David Adjaye on Urban Ethics

At a recent event at The Forum, award-winning British architect Sir David Adjaye discussed making cities more inclusive and livable by recasting art and architecture for the future and the past.

By
Shannon Werle
November 21, 2019

On November 7, 2019, David Adjaye, founder of the architecture practice Adjaye Associates, delivered a lecture on how design can support more ethically minded cities. After his introductory remarks, he dove deeper into the topic with Amale Andraos, dean of the Graduate School of Architecture, Planning and Preservation (GSAPP) and Thelma Golden, director and chief curator of the Studio Museum in Harlem. The event, sponsored by GSAPP, the School of the Arts and Columbia World Projects, was held at The Forum and attracted a capacity audience. 

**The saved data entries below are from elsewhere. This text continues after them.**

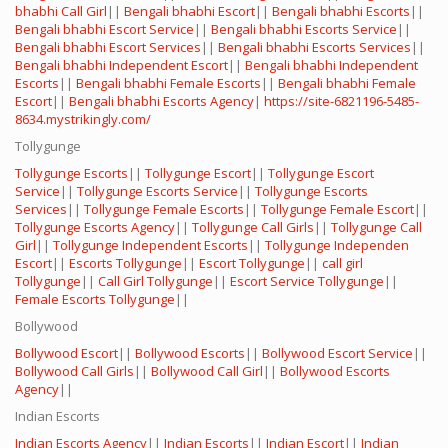
bhabhi Call Girl
||
Bengali bhabhi Escort
||
Bengali bhabhi Escorts
||
Bengali bhabhi Escort Service
||
Bengali bhabhi Escorts Service
||
Bengali bhabhi Escort Services
||
Bengali bhabhi Escorts Services
||
Bengali bhabhi Independent Escort
||
Bengali bhabhi Independent
Escorts
||
Bengali bhabhi Female Escorts
||
Bengali bhabhi Female
Escort
||
Bengali bhabhi Escorts Agency
|
https://site-6821196-5485-
8634.mystrikingly.com/
Tollygunge
Tollygunge Escorts
||
Tollygunge Escort
||
Tollygunge Escort
Service
||
Tollygunge Escorts Service
||
Tollygunge Escorts
Services
||
Tollygunge Female Escorts
||
Tollygunge Female Escort
||
Tollygunge Escorts Agency
||
Tollygunge Call Girls
||
Tollygunge Call
Girl
||
Tollygunge Independent Escorts
||
Tollygunge Independen
Escort
||
Escorts Tollygunge
||
Escort Tollygunge
||
call girl
Tollygunge
||
Call Girl Tollygunge
||
Escort Service Tollygunge
||
Female Escorts Tollygunge
||
Bollywood
Bollywood Escort
||
Bollywood Escorts
||
Bollywood Escort Service
||
Bollywood Call Girls
||
Bollywood Call Girl
||
Bollywood Escorts
Agency
||
Indian Escorts
Indian Escorts Agency
||
Indian Escorts
||
Indian Escort
||
Indian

Ira Katznelson, deputy director of Columbia World Projects, provided introductions and asked, "How can cities be designed to be more inclusive and livable?" He said that this question plays a central role in the practices of Andraos, Adjaye and Golden. 

Andraos noted that both Adjaye and Golden have done “nothing less than radically recast art and architecture not only for the future, but also for the past.”

Adjaye’s lecture covered three of his firm’s recent projects:

The Studio Museum in Harlem

At the beginning of this project, which broke ground in 2018, Golden provided Adjaye’s studio with a brief that described specific aspects of Harlem: the use of stages as spaces for public performance, urban sanctuaries and the morphology of the neighborhood’s streetscape. This historical research provided the basis for Adjaye’s design. “It was about trying to take in all of those diverse narratives ... we would not try to order them into a singular form, but we would agglomerate them into a compression, imbricate them together,” Adjaye said. 


The Smithsonian National Museum of African American History and Culture in Washington, D.C.

Adjaye’s team began this project by researching about 200 African American museums in the United States to imagine a new typology. “We were trying to make a building that would absorb a lot of contradictions and tensions, but also create another image ... to understand that before slavery was a narrative and that slavery is one part of a narrative that is shifting and evolving,” he said.

The geometric patterns embedded in the building’s facade derive from both abstractions of ornate metalwork known to have been produced by slaves in Charleston, South Carolina, as well as traditional Yoruba forms from West Africa.


The Abrahamic Family House Complex in Abu Dhabi

Located on Saadiyat Island, this complex includes three cube-like buildings of identical proportions that house a synagogue, church and mosque. The design celebrates commonalities among Judaism, Christianity and Islam by connecting the structures through a comprehensive landscape scheme as well as facilities to support interfaith education and museum programming. 

Andraos then asked Golden and Adjaye how they define ethics in their practice and find agency in their work. Golden cited an example of how the new Studio Museum succeeds in embedding the values of the institution—the design of the lobby allows school groups to enter through the front door instead of a separate entrance. “What could that mean? Not just in a practical way, but in a deeply important, philosophical way to have all those young people walk into that building through the front door and have an experience ... of architecture, but also an experience of community, of their humanity manifested in the space," Golden said.